Given records

----

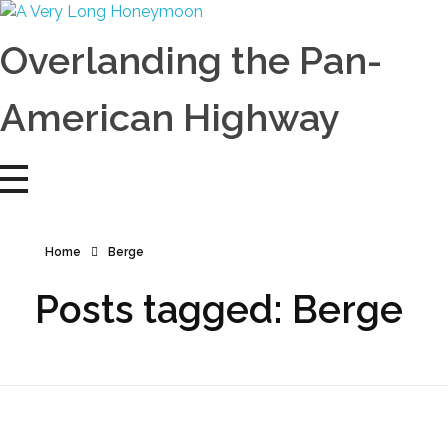
A Very Long Honeymoon
Overlanding the Americas
Overlanding the Pan-
American Highway
Home
Berge
Posts tagged: Berge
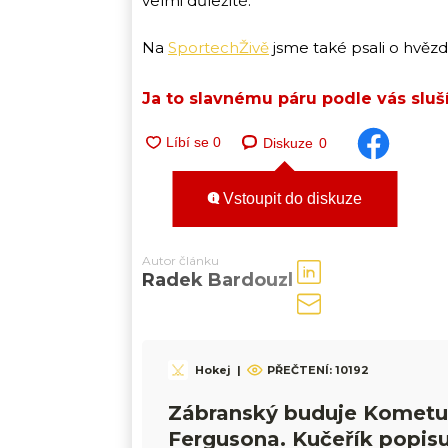
velmi důležité.
Na
SportechŽivě
jsme také psali o hvězd
Ja to slavnému páru podle vás slu
Diskuze
0
Vstoupit do diskuze
Autor článku
Radek Bardouzl
Hokej
|
PŘEČTENÍ:
10192
Zábranský buduje Kometu
Fergusona. Kučeřík popisuj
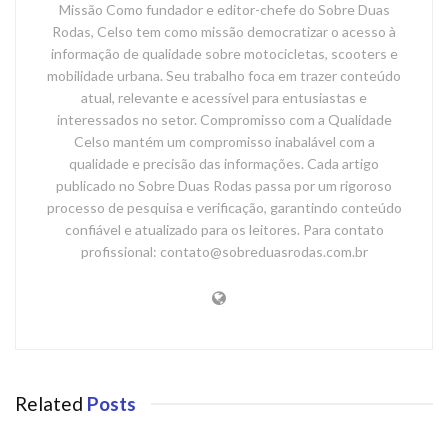
Missão Como fundador e editor-chefe do Sobre Duas
Rodas, Celso tem como missão democratizar o acesso à
informação de qualidade sobre motocicletas, scooters e
mobilidade urbana. Seu trabalho foca em trazer conteúdo
atual, relevante e acessível para entusiastas e
interessados no setor. Compromisso com a Qualidade
Celso mantém um compromisso inabalável com a
qualidade e precisão das informações. Cada artigo
publicado no Sobre Duas Rodas passa por um rigoroso
processo de pesquisa e verificação, garantindo conteúdo
confiável e atualizado para os leitores. Para contato
profissional: contato@sobreduasrodas.com.br
Related
Posts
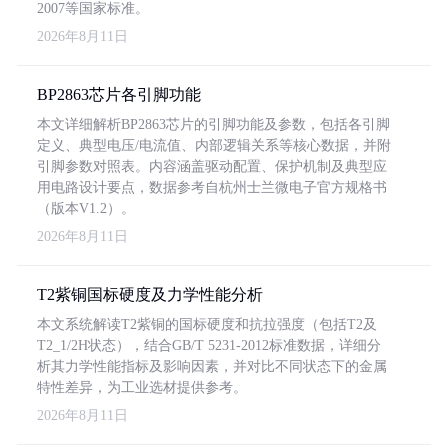
2007等国家标准。
2026年8月11日
BP2863芯片各引脚功能
本文详细解析BP2863芯片的引脚功能及参数，包括各引脚
定义、典型电压/电流值、内部逻辑关系等核心数据，并附
引脚参数对照表。内容涵盖驱动配置、保护机制及典型应
用电路设计要点，数据参考自杭州士兰微电子官方规格书
（版本V1.2）。
2026年8月11日
T2紫铜国标硬度及力学性能分析
本文系统解读T2紫铜的国标硬度和抗拉强度（包括T2及
T2_1/2H状态），结合GB/T 5231-2012标准数据，详细分
析其力学性能指标及影响因素，并对比不同状态下的金属
特性差异，为工业选材提供参考。
2026年8月11日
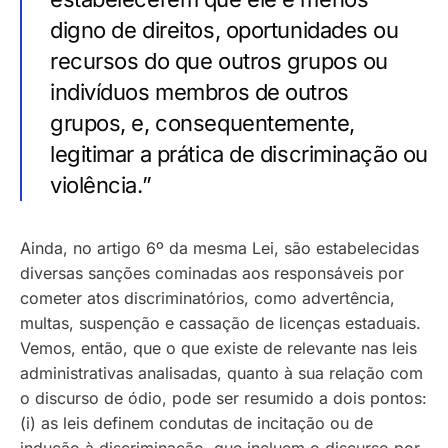
digno de direitos, oportunidades ou
recursos do que outros grupos ou
indivíduos membros de outros
grupos, e, consequentemente,
legitimar a prática de discriminação ou
violência.”
Ainda, no artigo 6º da mesma Lei, são estabelecidas
diversas sanções cominadas aos responsáveis por
cometer atos discriminatórios, como advertência,
multas, suspenção e cassação de licenças estaduais.
Vemos, então, que o que existe de relevante nas leis
administrativas analisadas, quanto à sua relação com
o discurso de ódio, pode ser resumido a dois pontos:
(i) as leis definem condutas de incitação ou de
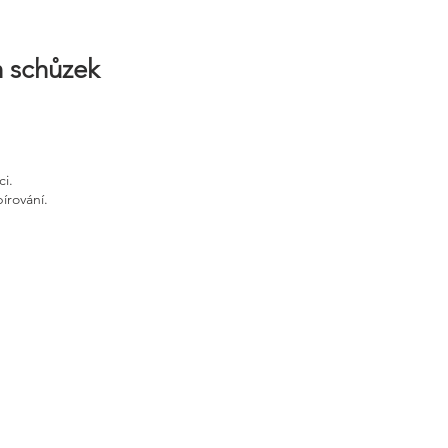
h schůzek
ci.
írování.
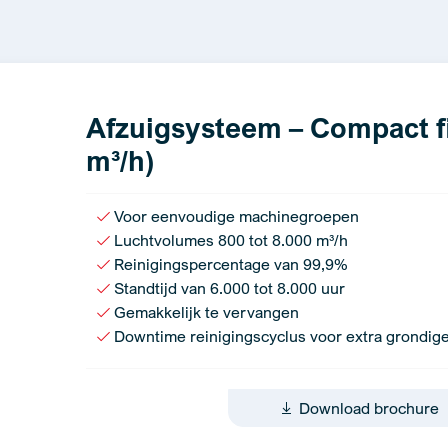
Afzuigsysteem – Compact fil
m³/h)
Voor eenvoudige machinegroepen
Luchtvolumes 800 tot 8.000 m³/h
Reinigingspercentage van 99,9%
Standtijd van 6.000 tot 8.000 uur
Gemakkelijk te vervangen
Downtime reinigingscyclus voor extra grondige
Download brochure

----

Problem to solve
Omit the pictures and reproduce the listing exactly.

Response to the task
A Very Long Honeymoon
Overlanding the Americas
Overlanding the Pan-
American Highway
Home
Berge
Posts tagged: Berge
velmi důležité.
Na
SportechŽivě
jsme také psali o hvězd
Ja to slavnému páru podle vás slu
Diskuze
0
Vstoupit do diskuze
Autor článku
Radek Bardouzl
Hokej
|
PŘEČTENÍ:
10192
Zábranský buduje Kometu
Fergusona. Kučeřík popisuj
Missão Como fundador e editor-chefe do Sobre Duas
Rodas, Celso tem como missão democratizar o acesso à
informação de qualidade sobre motocicletas, scooters e
mobilidade urbana. Seu trabalho foca em trazer conteúdo
atual, relevante e acessível para entusiastas e
interessados no setor. Compromisso com a Qualidade
Celso mantém um compromisso inabalável com a
qualidade e precisão das informações. Cada artigo
publicado no Sobre Duas Rodas passa por um rigoroso
processo de pesquisa e verificação, garantindo conteúdo
confiável e atualizado para os leitores. Para contato
profissional: contato@sobreduasrodas.com.br
Related
Posts
2007等国家标准。
2026年8月11日
BP2863芯片各引脚功能
本文详细解析BP2863芯片的引脚功能及参数，包括各引脚
定义、典型电压/电流值、内部逻辑关系等核心数据，并附
引脚参数对照表。内容涵盖驱动配置、保护机制及典型应
用电路设计要点，数据参考自杭州士兰微电子官方规格书
（版本V1.2）。
2026年8月11日
T2紫铜国标硬度及力学性能分析
本文系统解读T2紫铜的国标硬度和抗拉强度（包括T2及
T2_1/2H状态），结合GB/T 5231-2012标准数据，详细分
析其力学性能指标及影响因素，并对比不同状态下的金属
特性差异，为工业选材提供参考。
2026年8月11日
digno de direitos, oportunidades ou
recursos do que outros grupos ou
indivíduos membros de outros
grupos, e, consequentemente,
legitimar a prática de discriminação ou
violência.”
Ainda, no artigo 6º da mesma Lei, são estabelecidas
diversas sanções cominadas aos responsáveis por
cometer atos discriminatórios, como advertência,
multas, suspenção e cassação de licenças estaduais.
Vemos, então, que o que existe de relevante nas leis
administrativas analisadas, quanto à sua relação com
o discurso de ódio, pode ser resumido a dois pontos:
(i) as leis definem condutas de incitação ou de
h schůzek
ci.
írování.
Afzuigsysteem – Compact fil
m³/h)
Voor eenvoudige machinegroepen
Luchtvolumes 800 tot 8.000 m³/h
Reinigingspercentage van 99,9%
Standtijd van 6.000 tot 8.000 uur
Gemakkelijk te vervangen
Downtime reinigingscyclus voor extra grondige
Download brochure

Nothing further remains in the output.